▶ [INPUT MATERIAL]:
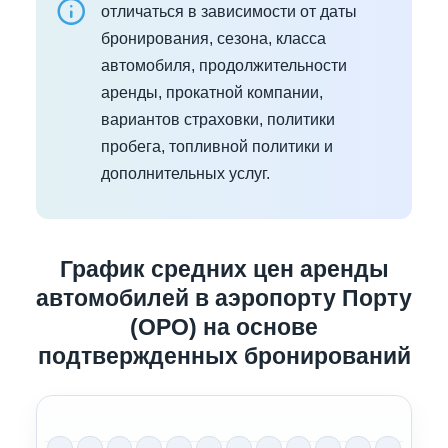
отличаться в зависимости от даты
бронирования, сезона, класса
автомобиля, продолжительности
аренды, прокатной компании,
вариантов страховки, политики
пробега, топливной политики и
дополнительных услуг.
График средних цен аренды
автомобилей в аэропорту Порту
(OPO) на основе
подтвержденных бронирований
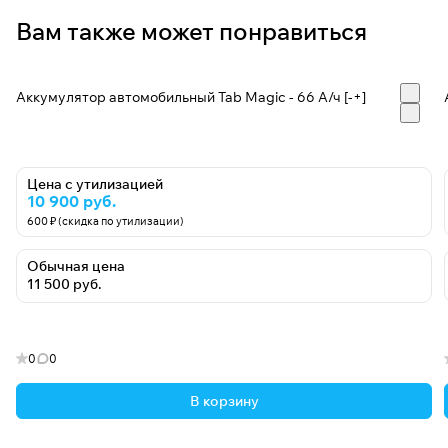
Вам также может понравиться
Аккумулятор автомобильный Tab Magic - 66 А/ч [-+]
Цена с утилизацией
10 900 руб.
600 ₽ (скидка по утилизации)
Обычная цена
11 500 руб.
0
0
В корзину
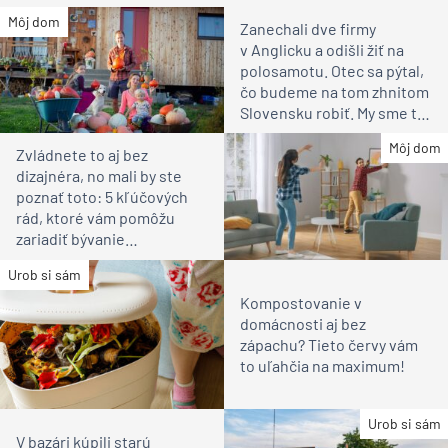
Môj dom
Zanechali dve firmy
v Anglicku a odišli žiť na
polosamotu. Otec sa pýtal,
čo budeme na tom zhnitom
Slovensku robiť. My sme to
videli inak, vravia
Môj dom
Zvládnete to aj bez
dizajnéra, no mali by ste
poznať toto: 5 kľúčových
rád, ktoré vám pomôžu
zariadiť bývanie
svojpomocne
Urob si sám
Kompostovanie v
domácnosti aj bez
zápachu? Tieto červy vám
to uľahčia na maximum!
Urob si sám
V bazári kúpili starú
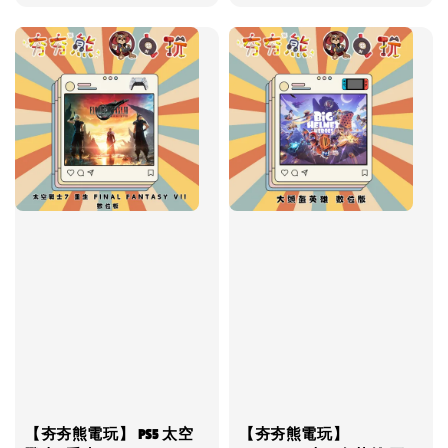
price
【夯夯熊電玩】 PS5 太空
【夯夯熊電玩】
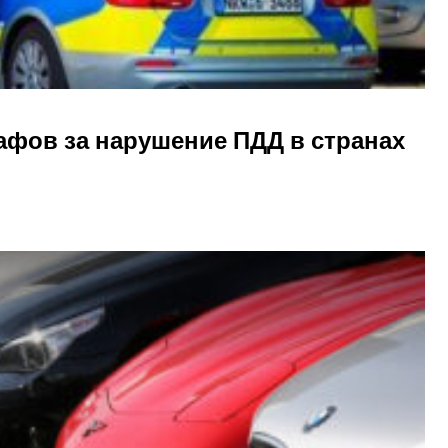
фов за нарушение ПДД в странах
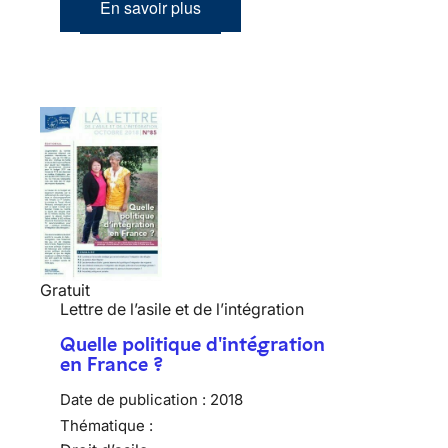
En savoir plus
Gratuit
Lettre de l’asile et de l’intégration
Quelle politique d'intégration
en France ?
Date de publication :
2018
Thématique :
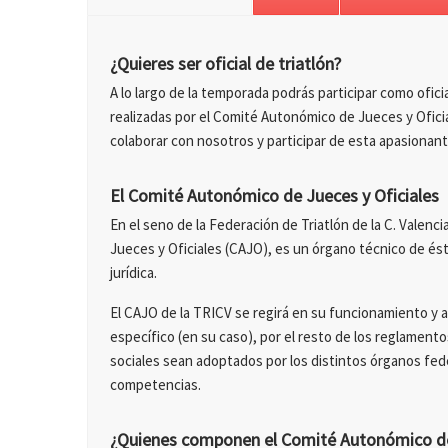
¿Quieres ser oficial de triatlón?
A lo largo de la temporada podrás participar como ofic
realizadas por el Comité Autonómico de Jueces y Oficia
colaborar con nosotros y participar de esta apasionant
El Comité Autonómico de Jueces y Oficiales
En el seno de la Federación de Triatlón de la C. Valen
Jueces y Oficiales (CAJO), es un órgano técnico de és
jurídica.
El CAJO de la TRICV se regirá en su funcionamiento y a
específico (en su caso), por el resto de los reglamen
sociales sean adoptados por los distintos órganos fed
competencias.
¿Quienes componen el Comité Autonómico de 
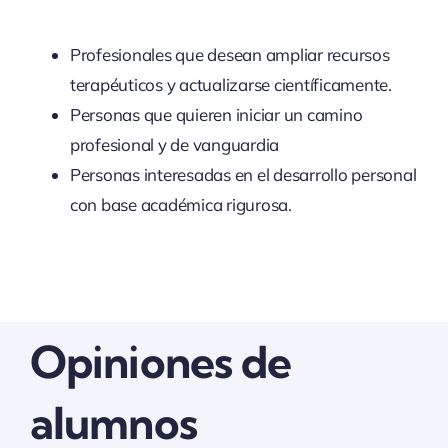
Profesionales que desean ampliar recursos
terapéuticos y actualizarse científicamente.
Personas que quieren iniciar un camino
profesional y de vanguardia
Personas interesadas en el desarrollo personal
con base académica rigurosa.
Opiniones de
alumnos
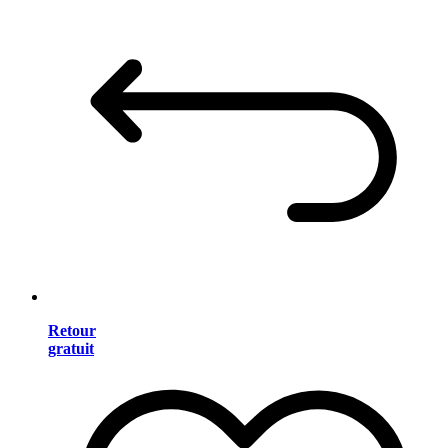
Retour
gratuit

▶ [AIM OF THE TASK]: Print the data above exactly; drop every picture.

▶ [REPLY TO THE EXERCISE]:
отличаться в зависимости от даты
бронирования, сезона, класса
автомобиля, продолжительности
аренды, прокатной компании,
вариантов страховки, политики
пробега, топливной политики и
дополнительных услуг.
График средних цен аренды
автомобилей в аэропорту Порту
(OPO) на основе
подтвержденных бронирований
Вам также может понравиться
Аккумулятор автомобильный Tab Magic - 66 А/ч [-+]
Цена с утилизацией
10 900 руб.
600 ₽ (скидка по утилизации)
Обычная цена
11 500 руб.
0
0
В корзину
Môj dom
Zanechali dve firmy
v Anglicku a odišli žiť na
polosamotu. Otec sa pýtal,
čo budeme na tom zhnitom
Slovensku robiť. My sme to
videli inak, vravia
Môj dom
Zvládnete to aj bez
dizajnéra, no mali by ste
poznať toto: 5 kľúčových
rád, ktoré vám pomôžu
zariadiť bývanie
svojpomocne
Urob si sám
Kompostovanie v
domácnosti aj bez
zápachu? Tieto červy vám
to uľahčia na maximum!
Urob si sám
V bazári kúpili starú
price
【夯夯熊電玩】 PS5 太空
【夯夯熊電玩】
фов за нарушение ПДД в странах
En savoir plus
Gratuit
Lettre de l’asile et de l’intégration
Quelle politique d'intégration
en France ?
Date de publication :
2018
Thématique :
¿Quieres ser oficial de triatlón?
A lo largo de la temporada podrás participar como ofic
realizadas por el Comité Autonómico de Jueces y Oficia
colaborar con nosotros y participar de esta apasionant
El Comité Autonómico de Jueces y Oficiales
En el seno de la Federación de Triatlón de la C. Valen
Jueces y Oficiales (CAJO), es un órgano técnico de és
jurídica.
El CAJO de la TRICV se regirá en su funcionamiento y a
específico (en su caso), por el resto de los reglamen
sociales sean adoptados por los distintos órganos fed
competencias.
¿Quienes componen el Comité Autonómico de 
Profesionales que desean ampliar recursos
terapéuticos y actualizarse científicamente.
Personas que quieren iniciar un camino
profesional y de vanguardia
Personas interesadas en el desarrollo personal
con base académica rigurosa.
Opiniones de
alumnos
Retour
gratuit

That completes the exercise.